Transcribe only part of the material below: the lines from the one containing "登錄 (525, 1662)" through the one containing "地圖 (385, 1738)", inclusive, exactly as written.
** Material to process follows **
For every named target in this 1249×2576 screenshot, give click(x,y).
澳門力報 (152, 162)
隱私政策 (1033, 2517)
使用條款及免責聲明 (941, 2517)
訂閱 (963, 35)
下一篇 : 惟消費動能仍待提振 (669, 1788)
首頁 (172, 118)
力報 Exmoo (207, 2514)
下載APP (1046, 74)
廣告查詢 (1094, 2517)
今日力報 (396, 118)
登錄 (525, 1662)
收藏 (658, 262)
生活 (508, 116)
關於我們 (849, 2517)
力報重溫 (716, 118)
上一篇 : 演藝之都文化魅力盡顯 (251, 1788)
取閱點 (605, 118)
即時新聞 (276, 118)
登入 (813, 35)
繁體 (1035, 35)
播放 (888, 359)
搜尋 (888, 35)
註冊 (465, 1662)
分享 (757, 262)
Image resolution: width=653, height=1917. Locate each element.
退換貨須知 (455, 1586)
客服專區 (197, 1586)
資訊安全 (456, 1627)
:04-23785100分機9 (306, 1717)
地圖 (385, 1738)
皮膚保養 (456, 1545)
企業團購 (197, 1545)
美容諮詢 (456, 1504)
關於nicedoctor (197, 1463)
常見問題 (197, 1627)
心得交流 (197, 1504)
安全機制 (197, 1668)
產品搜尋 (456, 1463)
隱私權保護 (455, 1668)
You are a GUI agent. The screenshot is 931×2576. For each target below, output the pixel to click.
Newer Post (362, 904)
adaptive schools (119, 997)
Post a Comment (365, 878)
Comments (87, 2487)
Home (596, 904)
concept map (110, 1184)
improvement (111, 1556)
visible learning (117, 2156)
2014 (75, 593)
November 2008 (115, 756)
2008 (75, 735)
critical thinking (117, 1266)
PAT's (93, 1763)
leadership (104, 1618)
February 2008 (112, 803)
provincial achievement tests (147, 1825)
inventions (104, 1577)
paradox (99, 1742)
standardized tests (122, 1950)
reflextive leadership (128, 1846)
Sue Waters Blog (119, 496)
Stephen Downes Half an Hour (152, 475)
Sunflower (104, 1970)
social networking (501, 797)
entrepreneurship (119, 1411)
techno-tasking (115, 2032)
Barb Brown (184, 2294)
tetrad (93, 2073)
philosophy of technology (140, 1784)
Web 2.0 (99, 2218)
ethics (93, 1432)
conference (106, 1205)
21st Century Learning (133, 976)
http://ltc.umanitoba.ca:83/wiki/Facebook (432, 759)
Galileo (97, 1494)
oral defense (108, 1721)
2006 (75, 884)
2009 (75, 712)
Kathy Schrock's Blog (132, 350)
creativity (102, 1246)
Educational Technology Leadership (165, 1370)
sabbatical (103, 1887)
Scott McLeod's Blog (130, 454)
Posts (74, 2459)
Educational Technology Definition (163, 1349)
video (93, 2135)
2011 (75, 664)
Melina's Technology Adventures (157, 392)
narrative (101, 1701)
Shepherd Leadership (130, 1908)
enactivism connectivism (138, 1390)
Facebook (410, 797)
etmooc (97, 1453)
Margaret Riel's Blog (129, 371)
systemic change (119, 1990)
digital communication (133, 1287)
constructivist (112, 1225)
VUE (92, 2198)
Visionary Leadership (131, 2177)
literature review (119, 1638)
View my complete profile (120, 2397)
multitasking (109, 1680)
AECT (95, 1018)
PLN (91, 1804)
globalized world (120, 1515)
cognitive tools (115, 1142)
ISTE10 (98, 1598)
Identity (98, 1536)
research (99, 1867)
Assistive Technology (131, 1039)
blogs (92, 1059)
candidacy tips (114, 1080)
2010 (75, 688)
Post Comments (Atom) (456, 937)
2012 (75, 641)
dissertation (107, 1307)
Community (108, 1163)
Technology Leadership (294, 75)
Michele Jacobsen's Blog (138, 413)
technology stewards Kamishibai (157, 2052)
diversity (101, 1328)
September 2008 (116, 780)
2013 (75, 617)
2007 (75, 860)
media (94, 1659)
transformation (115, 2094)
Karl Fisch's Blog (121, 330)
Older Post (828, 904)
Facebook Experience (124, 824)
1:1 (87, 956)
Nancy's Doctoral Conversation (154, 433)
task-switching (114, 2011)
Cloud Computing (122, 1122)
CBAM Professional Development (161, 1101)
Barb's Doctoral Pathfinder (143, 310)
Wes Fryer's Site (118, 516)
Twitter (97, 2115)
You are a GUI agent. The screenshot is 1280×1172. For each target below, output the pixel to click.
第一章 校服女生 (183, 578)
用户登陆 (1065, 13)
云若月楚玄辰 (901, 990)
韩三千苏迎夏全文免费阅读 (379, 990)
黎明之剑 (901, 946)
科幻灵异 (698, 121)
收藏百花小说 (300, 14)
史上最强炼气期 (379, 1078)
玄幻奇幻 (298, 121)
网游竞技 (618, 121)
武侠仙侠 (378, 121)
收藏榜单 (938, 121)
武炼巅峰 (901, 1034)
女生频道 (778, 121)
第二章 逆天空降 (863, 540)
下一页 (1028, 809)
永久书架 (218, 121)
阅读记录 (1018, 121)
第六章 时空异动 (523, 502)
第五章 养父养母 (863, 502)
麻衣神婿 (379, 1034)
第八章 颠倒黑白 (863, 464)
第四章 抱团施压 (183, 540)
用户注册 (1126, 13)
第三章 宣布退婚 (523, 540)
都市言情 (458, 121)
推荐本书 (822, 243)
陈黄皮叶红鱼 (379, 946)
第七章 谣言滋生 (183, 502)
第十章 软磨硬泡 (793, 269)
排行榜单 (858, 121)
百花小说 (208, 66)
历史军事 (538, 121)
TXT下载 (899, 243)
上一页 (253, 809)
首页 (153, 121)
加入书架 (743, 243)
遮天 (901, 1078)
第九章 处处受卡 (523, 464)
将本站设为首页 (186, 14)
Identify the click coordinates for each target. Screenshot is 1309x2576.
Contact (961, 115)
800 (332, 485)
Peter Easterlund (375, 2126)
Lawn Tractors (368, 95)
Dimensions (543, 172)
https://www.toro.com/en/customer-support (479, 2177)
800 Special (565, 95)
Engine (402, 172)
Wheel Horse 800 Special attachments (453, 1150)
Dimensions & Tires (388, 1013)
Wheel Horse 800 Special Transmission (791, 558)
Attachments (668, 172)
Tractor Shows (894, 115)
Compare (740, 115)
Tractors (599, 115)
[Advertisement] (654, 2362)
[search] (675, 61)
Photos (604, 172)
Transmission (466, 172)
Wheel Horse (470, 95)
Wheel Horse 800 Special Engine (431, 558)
** End of Material to process **
Reply:
登錄 (525, 1662)
收藏 (658, 262)
生活 (508, 116)
關於我們 (849, 2517)
力報重溫 (716, 118)
上一篇 : 演藝之都文化魅力盡顯 (251, 1788)
取閱點 (605, 118)
即時新聞 (276, 118)
登入 (813, 35)
繁體 (1035, 35)
播放 (888, 359)
搜尋 (888, 35)
註冊 (465, 1662)
分享 (757, 262)
Image resolution: width=653, height=1917. Locate each element.
退換貨須知 (455, 1586)
客服專區 (197, 1586)
資訊安全 (456, 1627)
:04-23785100分機9 (306, 1717)
地圖 (385, 1738)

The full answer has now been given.